Power sector marred by growing inter-circular debt

15 Jan, 2015

The government has failed to check the daily addition of billions of rupees to the inter-circular debt, further undermining the sustainability of the power sector. These factors are steep increase in receivables due to poor recovery against billing, low cost recovery through tariff, and massive theft in transmission and distribution network.
An official claimed on Wednesday that currently inter circular debt was around Rs 300 billion till December 2014 despite the fact that the government recently paid Rs 35 billion (Rs 25+10 billion) to Pakistan State Oil (PSO). This situation has put PSO in a serious financial crisis and its acting head is often found in Ministries of Petroleum and Finance, seeking funds.
According to the International Monetary Fund (IMF) circular debt arrears are two per cent of GDP and threaten the functioning of the power sector. The Fund in its fourth and fifth review under the Extended Fund Facility stated "any future government payoffs of circular debt should be strictly conditioned on accelerated energy sector reforms and on specific actions by firms and regulators to reverse arrears accumulations".
Power sector analysts maintain that the Minister of Water and Power Khawaja Asif and Minister of State Abid Sher Ali do not have the ability to deal with power sector issues and are engaged heavily in politicking. Finance Minister, Senator Ishaq Dar remains the final authority in power sector matters especially tariff.
Ministry of Water and Power has officially acknowledged power distribution companies are facing financial problems in repayment of long outstanding dues to Central Power Purchase Agency (CPPA) mainly due to high distribution losses, low revenue collections and lower applicable tariffs, which did not fully cover the cost of services delivered. The increase in thermal generation through furnace oil was also adding to cost of generation which was not being recovered through tariff. All these factors were affecting the cash flow of Distribution Companies (Discos), limiting their ability to settle their power purchase liability towards CPPA. Therefore, CPPA could not pay the power purchase cost to IPPs and GENCOs which ultimately led to a reduction in power generation/increase in load shedding.
Official sources claim that keeping in view acute power shortages in the country, the government was resolving this issue by taking short-term and long-term measures, ie, implementation of cost recovery tariff, a reduction in transmission and distribution losses, a visible improvement in recoveries and facilitating Discos to arrange loans from the local banks to improve their cash flows. Payments to Gencos/IPPs were made out of revenues generated by the distribution companies from consumers including Fuel Price Adjustment (FPA) and various subsidies from Ministry of Finance.
However, due to a limited fiscal space available for energy sector subsidies in the budget, Discos would have to arrange funds through borrowing from banks in order to discharge their liability towards CPPA. Therefore, the financing arrangement for distribution companies would help these entities fulfil their financial obligations towards CPPA which would ultimately help the GENCOs/IPPs to discharge their liabilities towards fuel suppliers.

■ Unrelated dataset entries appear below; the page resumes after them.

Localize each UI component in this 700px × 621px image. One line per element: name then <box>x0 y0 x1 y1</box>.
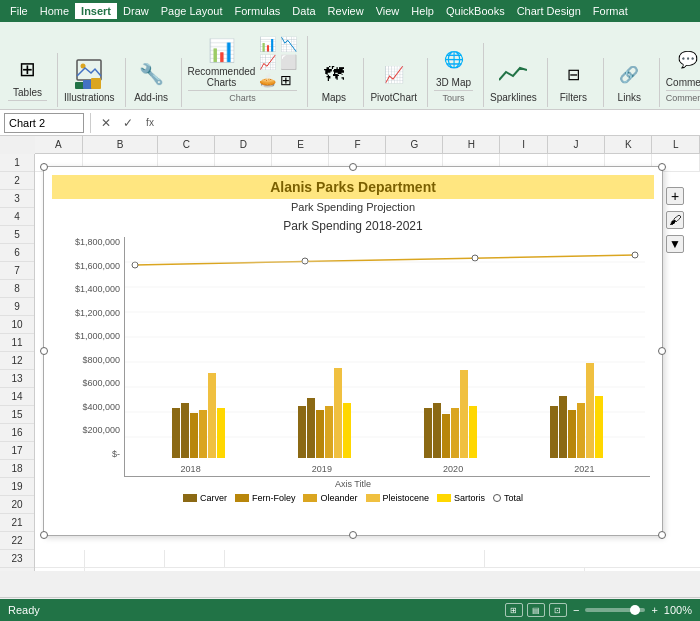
handle-bm[interactable] <box>349 531 357 539</box>
bar-2021-oleander[interactable] <box>577 403 585 458</box>
row-num-21[interactable]: 21 <box>0 514 34 532</box>
menu-review[interactable]: Review <box>322 3 370 19</box>
row-num-9[interactable]: 9 <box>0 298 34 316</box>
bar-chart-btn[interactable]: 📊 <box>259 36 276 52</box>
recommended-charts-btn[interactable]: 📊 Recommended Charts <box>188 38 256 88</box>
menu-chart-design[interactable]: Chart Design <box>511 3 587 19</box>
bar-2019-carver[interactable] <box>298 406 306 458</box>
illustrations-icon[interactable] <box>73 58 105 90</box>
scatter-chart-btn[interactable]: ⬜ <box>280 54 297 70</box>
col-header-A[interactable]: A <box>35 136 83 153</box>
menu-data[interactable]: Data <box>286 3 321 19</box>
row-num-22[interactable]: 22 <box>0 532 34 550</box>
col-header-E[interactable]: E <box>272 136 329 153</box>
bar-2018-sartoris[interactable] <box>217 408 225 458</box>
menu-formulas[interactable]: Formulas <box>229 3 287 19</box>
row-num-6[interactable]: 6 <box>0 244 34 262</box>
row-num-1[interactable]: 1 <box>0 154 34 172</box>
cancel-formula-btn[interactable]: ✕ <box>97 114 115 132</box>
handle-tr[interactable] <box>658 163 666 171</box>
bar-2018-oleander[interactable] <box>199 410 207 458</box>
menu-home[interactable]: Home <box>34 3 75 19</box>
handle-bl[interactable] <box>40 531 48 539</box>
handle-mr[interactable] <box>658 347 666 355</box>
chart-container[interactable]: + 🖌 ▼ Alanis Parks Department Park Spend… <box>43 166 663 536</box>
tables-icon[interactable]: ⊞ <box>12 53 44 85</box>
row-num-10[interactable]: 10 <box>0 316 34 334</box>
col-header-K[interactable]: K <box>605 136 653 153</box>
bar-2019-carver2[interactable] <box>307 398 315 458</box>
bar-2018-carver[interactable] <box>172 408 180 458</box>
chart-filter-btn[interactable]: ▼ <box>666 235 684 253</box>
menu-format[interactable]: Format <box>587 3 634 19</box>
bar-2020-oleander[interactable] <box>451 408 459 458</box>
row-num-11[interactable]: 11 <box>0 334 34 352</box>
col-header-J[interactable]: J <box>548 136 605 153</box>
bar-2020-fernfoley[interactable] <box>442 414 450 458</box>
row-num-18[interactable]: 18 <box>0 460 34 478</box>
normal-view-status-btn[interactable]: ⊞ <box>505 603 523 617</box>
bar-2019-pleistocene[interactable] <box>334 368 342 458</box>
row-num-14[interactable]: 14 <box>0 388 34 406</box>
col-header-L[interactable]: L <box>652 136 700 153</box>
links-icon[interactable]: 🔗 <box>613 58 645 90</box>
menu-insert[interactable]: Insert <box>75 3 117 19</box>
bar-2018-fernfoley[interactable] <box>190 413 198 458</box>
row-num-2[interactable]: 2 <box>0 172 34 190</box>
handle-tm[interactable] <box>349 163 357 171</box>
formula-input[interactable] <box>163 117 696 129</box>
row-num-20[interactable]: 20 <box>0 496 34 514</box>
pie-chart-btn[interactable]: 🥧 <box>259 72 276 88</box>
bar-2021-fernfoley[interactable] <box>568 410 576 458</box>
col-header-H[interactable]: H <box>443 136 500 153</box>
bar-2019-oleander[interactable] <box>325 406 333 458</box>
row-num-8[interactable]: 8 <box>0 280 34 298</box>
comment-icon[interactable]: 💬 <box>672 43 700 75</box>
bar-2018-carver2[interactable] <box>181 403 189 458</box>
grid-area[interactable]: + 🖌 ▼ Alanis Parks Department Park Spend… <box>35 154 700 571</box>
zoom-slider[interactable] <box>585 608 645 612</box>
bar-2021-sartoris[interactable] <box>595 396 603 458</box>
row-num-4[interactable]: 4 <box>0 208 34 226</box>
handle-br[interactable] <box>658 531 666 539</box>
row-num-15[interactable]: 15 <box>0 406 34 424</box>
zoom-thumb[interactable] <box>630 605 640 615</box>
row-num-7[interactable]: 7 <box>0 262 34 280</box>
menu-page-layout[interactable]: Page Layout <box>155 3 229 19</box>
col-header-D[interactable]: D <box>215 136 272 153</box>
menu-quickbooks[interactable]: QuickBooks <box>440 3 511 19</box>
name-box[interactable] <box>4 113 84 133</box>
bar-2019-sartoris[interactable] <box>343 403 351 458</box>
insert-function-btn[interactable]: fx <box>141 114 159 132</box>
bar-2021-carver2[interactable] <box>559 396 567 458</box>
menu-help[interactable]: Help <box>405 3 440 19</box>
bar-2021-pleistocene[interactable] <box>586 363 594 458</box>
row-num-3[interactable]: 3 <box>0 190 34 208</box>
bar-2020-pleistocene[interactable] <box>460 370 468 458</box>
line-chart-btn[interactable]: 📈 <box>259 54 276 70</box>
area-chart-btn[interactable]: 📉 <box>280 36 297 52</box>
handle-tl[interactable] <box>40 163 48 171</box>
row-num-16[interactable]: 16 <box>0 424 34 442</box>
3dmap-icon[interactable]: 🌐 <box>438 43 470 75</box>
filters-icon[interactable]: ⊟ <box>557 58 589 90</box>
more-chart-btn[interactable]: ⊞ <box>280 72 297 88</box>
bar-2020-sartoris[interactable] <box>469 406 477 458</box>
confirm-formula-btn[interactable]: ✓ <box>119 114 137 132</box>
handle-ml[interactable] <box>40 347 48 355</box>
pivotchart-icon[interactable]: 📈 <box>378 58 410 90</box>
sparklines-icon[interactable] <box>499 58 527 90</box>
col-header-B[interactable]: B <box>83 136 159 153</box>
bar-2020-carver[interactable] <box>424 408 432 458</box>
bar-2020-carver2[interactable] <box>433 403 441 458</box>
menu-file[interactable]: File <box>4 3 34 19</box>
row-num-12[interactable]: 12 <box>0 352 34 370</box>
row-num-23[interactable]: 23 <box>0 550 34 568</box>
bar-2019-fernfoley[interactable] <box>316 410 324 458</box>
break-view-status-btn[interactable]: ⊡ <box>549 603 567 617</box>
menu-draw[interactable]: Draw <box>117 3 155 19</box>
maps-icon[interactable]: 🗺 <box>318 58 350 90</box>
menu-view[interactable]: View <box>370 3 406 19</box>
row-num-5[interactable]: 5 <box>0 226 34 244</box>
chart-style-btn[interactable]: 🖌 <box>666 211 684 229</box>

The Finance Ministry arranged a loan of Rs 25 billion on behalf of Discos by Power Holding (Pvt) Limited (PHPL) through a syndicated term finance facility from consortium of local commercial banks. The amount has been transferred to CPPA on behalf of Discos which has been utilised for payment to Gencos /IPPs.
The tenure of the facility was five years with a two-year grace period. The terms and conditions for the loan have been approved by the Finance Division and the facility has been executed. Power Holding (Private) Limited was a public sector entity without assets and was responsible for arranging a loan amounting to Rs 25 billion for power sector companies.
The Ministry of Finance provided a government guarantee for repayment of loan as well as interest for the facility amounting to Rs 25 billion arranged through a consortium of local banks. Repayment of the loan would be the responsibility of the respective distribution company.